Turathna's 5th edition: Egyptian crafts going global

Amira Noshokaty , Tuesday 17 Oct 2023

The fifth edition of Egypt's premier handicrafts exhibition put traditional artisans on track to the global market.

: Young Egyptian visitors who came on trips to connect with their heritage, were among the highlights of Turathna exhibition. Photo by Amira noshokaty


The fifth edition of the Turathna (Our Heritage) Exhibition of Egyptian heritage handicrafts (8-14 October), featured over 1000 Egyptian artisans aiming to join the global market.

"'Egyptian crafts going global' is the slogan of this year's edition, and indeed many steps were taken to put the handicrafts on track to the global market, “explained Hisham El-Gazzar, consultant to the United Nations Industrial Development Organization (UNIDO) to Ahram Online.

El-Gazzar added that this year and for the first time, the United Nations Industrial Development Organization (UNIDO) in collaboration with Egypt's Micro, Small and Medium Enterprises Development Agency (MSMEDA) sent a foreign procurement delegation to see the exhibited products.

This year’s edition was diverse, with over 1000 handicrafts of Egypt displayed. Blown glass, copper, inlaying, talli, textiles, Akmiem’s embroidery, and regional crafts from Siwa, Sinai, and Nubia were all featured prominently.

The crafts sold at Turathna are outstanding not only for their beauty but their everyday functionality as fixtures of everyday Egyptian life. One such example is the pottery of Grace Village.

Grace’s pottery

“Grace is a village in Monofia, we were always famous for the traditional qolla (pottery water flask) and zeir (drinking water cylinder container ),” explained Amr Fawzy a potter of Grace to Ahram Online. “ He added that for the past 7 months, the local pottery artists have been trained all about quality control and making new designs and functionalities to the typical pottery.
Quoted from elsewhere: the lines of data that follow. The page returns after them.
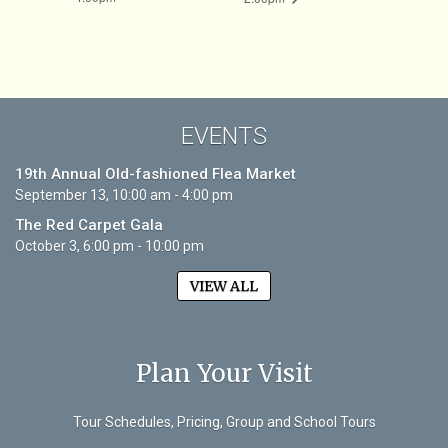
EVENTS
19th Annual Old-fashioned Flea Market
September 13, 10:00 am - 4:00 pm
The Red Carpet Gala
October 3, 6:00 pm - 10:00 pm
VIEW ALL
Plan Your Visit
Tour Schedules, Pricing, Group and School Tours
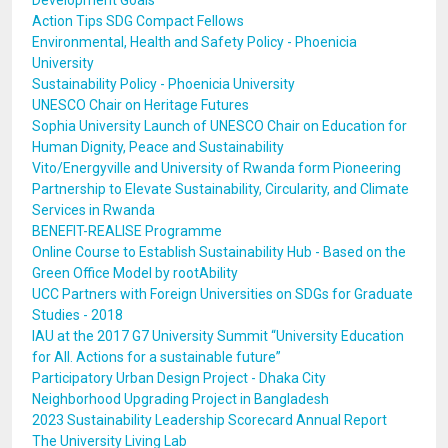
Development Goals
Action Tips SDG Compact Fellows
Environmental, Health and Safety Policy - Phoenicia
University
Sustainability Policy - Phoenicia University
UNESCO Chair on Heritage Futures
Sophia University Launch of UNESCO Chair on Education for
Human Dignity, Peace and Sustainability
Vito/Energyville and University of Rwanda form Pioneering
Partnership to Elevate Sustainability, Circularity, and Climate
Services in Rwanda
BENEFIT-REALISE Programme
Online Course to Establish Sustainability Hub - Based on the
Green Office Model by rootAbility
UCC Partners with Foreign Universities on SDGs for Graduate
Studies - 2018
IAU at the 2017 G7 University Summit “University Education
for All. Actions for a sustainable future”
Participatory Urban Design Project - Dhaka City
Neighborhood Upgrading Project in Bangladesh
2023 Sustainability Leadership Scorecard Annual Report
The University Living Lab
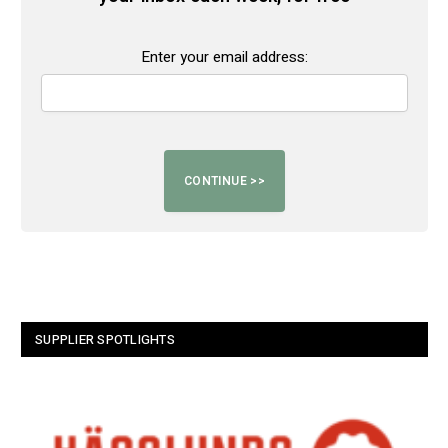
Enter your email address:
SUPPLIER SPOTLIGHTS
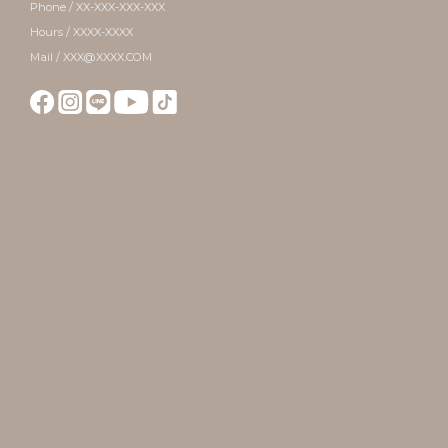
Phone / XX-XXX-XXX-XXX
Hours / XXXX-XXXX
Mail / XXX@XXXX.COM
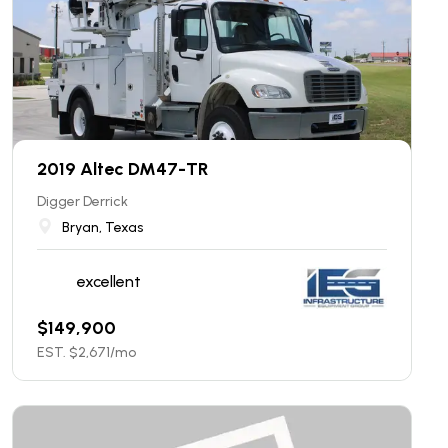
2019 Altec DM47-TR
Digger Derrick
Bryan, Texas
excellent
$
149,900
EST. $
2,671
/mo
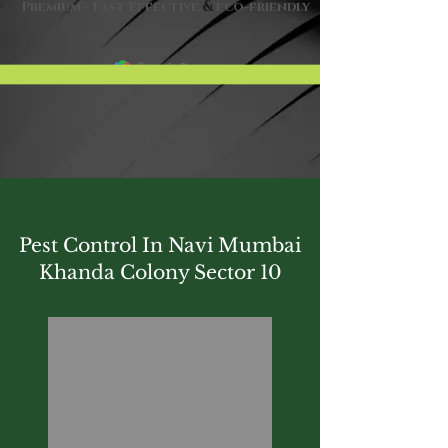
&
Premium - Fast Effective
eco-friendly
Pest Control In Navi Mumbai
Khanda Colony Sector 10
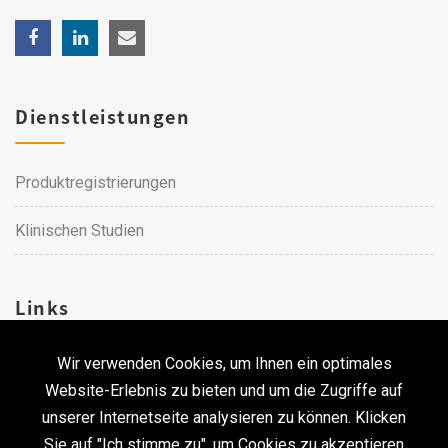
Dienstleistungen
Produktregistrierungen
Klinischen Studien
Links
Wir verwenden Cookies, um Ihnen ein optimales
Karriere
Website-Erlebnis zu bieten und um die Zugriffe auf
unserer Internetseite analysieren zu können. Klicken
Kontakt
Sie auf "Ich stimme zu", um Cookies zu akzeptieren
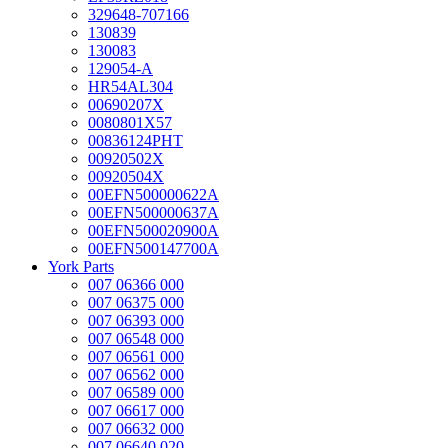
329648-707166
130839
130083
129054-A
HR54AL304
00690207X
0080801X57
00836124PHT
00920502X
00920504X
00EFN500000622A
00EFN500000637A
00EFN500020900A
00EFN500147700A
York Parts
007 06366 000
007 06375 000
007 06393 000
007 06548 000
007 06561 000
007 06562 000
007 06589 000
007 06617 000
007 06632 000
007 06640 020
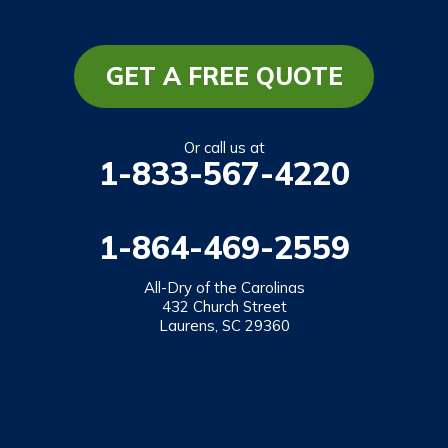
GET A FREE QUOTE
Or call us at
1-833-567-4220
1-864-469-2559
All-Dry of the Carolinas
432 Church Street
Laurens, SC 29360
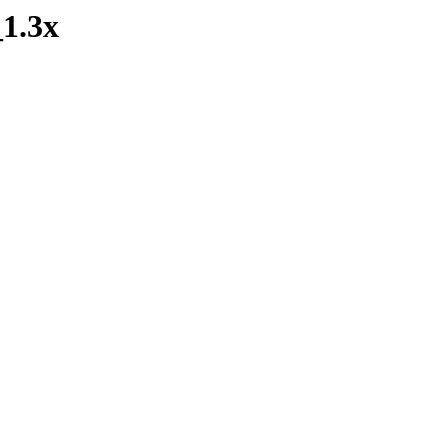
_1.3x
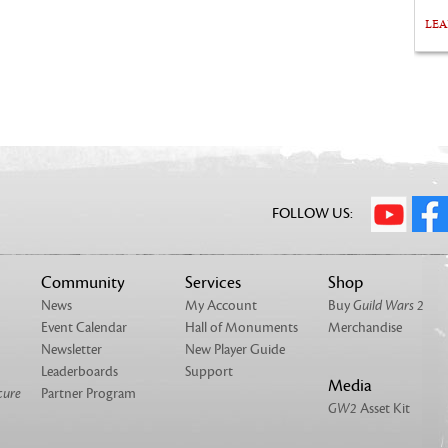
LE
FOLLOW US:
Community
Services
Shop
News
My Account
Buy
Guild Wars 2
Event Calendar
Hall of Monuments
Merchandise
Newsletter
New Player Guide
Leaderboards
Support
Media
cure
Partner Program
GW2
Asset Kit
Grace is a small village in Menoufiya governorate, where 80 houses make traditional pottery items that range between 1 to 5 LE per item,” explained El-Gazzar, also one of the consultants of Grace's product development at UNIDO.

"Being one of the oldest villages that work in pottery, we tried to enhance quality, toy with the traditional sizes and think of new functions for it,” he told Ahram Online. The results were impressive. The regular qolla (water drinking pot) is now of a much better quality and has new modern designs. Its tip can be used either as a vase or a drinking flask, and also as a built-in water irrigation system where the pores of the clay distribute the water it holds into soil. There were also specially designed clay pots for birds to nest, and feed."

“It was challenging to change the mindset of the artisans, especially when it came to quality control and pricing, but when they saw how much they sold on the first day of the exhibition they were convinced,” El-Gazzar said.

Shandawil’s Talli

Right across from Grace's pottery, another booth showcased beautiful dresses, bags, and scarves, embroidered in talli style with traditional Egyptian motifs in silver and gold.

“I have been working in talli ever since I was 12, for over 30 years,” talli designer Shimaa El-Naggar told Ahram Online, adding that she believes talli to be more an art than a trade. Now El-Naggar’s designs are hand-stitched by her as well as 400 other women artists.

“I learnt patience from talli; it is exhausting work for women to coordinate their eyes, hands, backs and minds. In the old days, women would give talli to their daughters as wedding gifts. Now, I do not want it to be limited to weddings; I want it to be worn on all occasions and hence provide job opportunities for more women."

Yasmine Kesk’s jewellery

Sitting amidst her precious handmade jewellery and handmade crochet soft toys, Yasmine Kesk greeted customers with a warm smile. Being visually challenged did not stop her from pursuing her dream of working as an artisanal craftswoman.  

“This is my fourth year joining the exhibition, and I have been making jewellery and handmade soft toys for the past 10 years,” said Kesk.

Fustat’s pottery

Also on display was the colourful pottery of Fustat, Cairo’s oldest pottery market.

Ahmed Khalil inherited pottery from his father and has been working in this craft for 20 years. “The best thing about pottery is the endless shapes that you can make with it,” Khalil concluded.

This edition was a milestone for the promotion of traditional handicrafts, both to the Egyptian market and new markets worldwide.